» Work required:
Would you copy the records below, exactly and only from their first line through the line containing "DDC-Klassifikation", without any pictures?
[[ Supplied data, beginning ]]
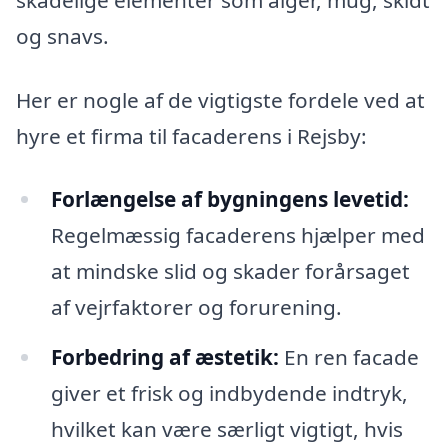
og snavs.
Her er nogle af de vigtigste fordele ved at
hyre et firma til facaderens i Rejsby:
Forlængelse af bygningens levetid:
Regelmæssig facaderens hjælper med
at mindske slid og skader forårsaget
af vejrfaktorer og forurening.
Forbedring af æstetik:
En ren facade
giver et frisk og indbydende indtryk,
hvilket kan være særligt vigtigt, hvis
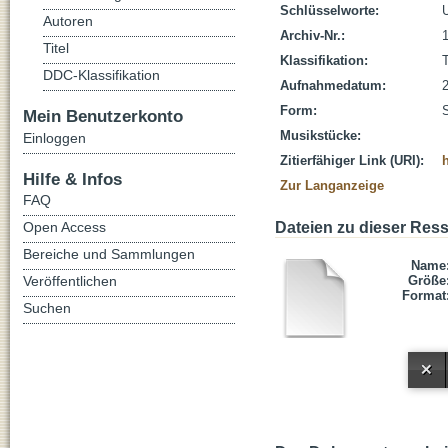
Schlüsselworte:
Autoren
Archiv-Nr.:
Titel
Klassifikation:
DDC-Klassifikation
Aufnahmedatum:
Form:
Mein Benutzerkonto
Musikstücke:
Einloggen
Zitierfähiger Link (URI):
Hilfe & Infos
Zur Langanzeige
FAQ
Open Access
Dateien zu dieser Res
Bereiche und Sammlungen
Name
Veröffentlichen
Größe
Format
Suchen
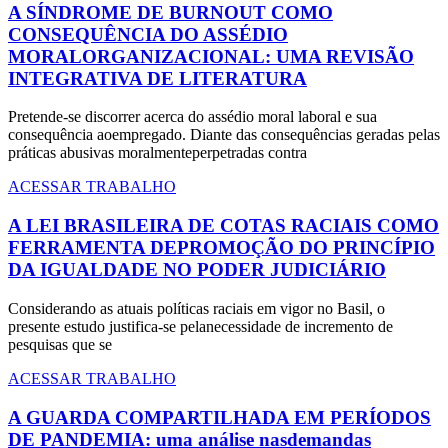
A SÍNDROME DE BURNOUT COMO
CONSEQUÊNCIA DO ASSÉDIO
MORALORGANIZACIONAL: UMA REVISÃO
INTEGRATIVA DE LITERATURA
Pretende-se discorrer acerca do assédio moral laboral e sua
consequência aoempregado. Diante das consequências geradas pelas
práticas abusivas moralmenteperpetradas contra
ACESSAR TRABALHO
A LEI BRASILEIRA DE COTAS RACIAIS COMO
FERRAMENTA DEPROMOÇÃO DO PRINCÍPIO
DA IGUALDADE NO PODER JUDICIÁRIO
Considerando as atuais políticas raciais em vigor no Basil, o
presente estudo justifica-se pelanecessidade de incremento de
pesquisas que se
ACESSAR TRABALHO
A GUARDA COMPARTILHADA EM PERÍODOS
DE PANDEMIA: uma análise nasdemandas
[[ Supplied data, end ]]
» Answer to this exercise:
og snavs.
Her er nogle af de vigtigste fordele ved at
hyre et firma til facaderens i Rejsby:
Forlængelse af bygningens levetid:
Regelmæssig facaderens hjælper med
at mindske slid og skader forårsaget
af vejrfaktorer og forurening.
Forbedring af æstetik:
En ren facade
giver et frisk og indbydende indtryk,
hvilket kan være særligt vigtigt, hvis
Schlüsselworte:
Autoren
Archiv-Nr.:
Titel
Klassifikation:
DDC-Klassifikation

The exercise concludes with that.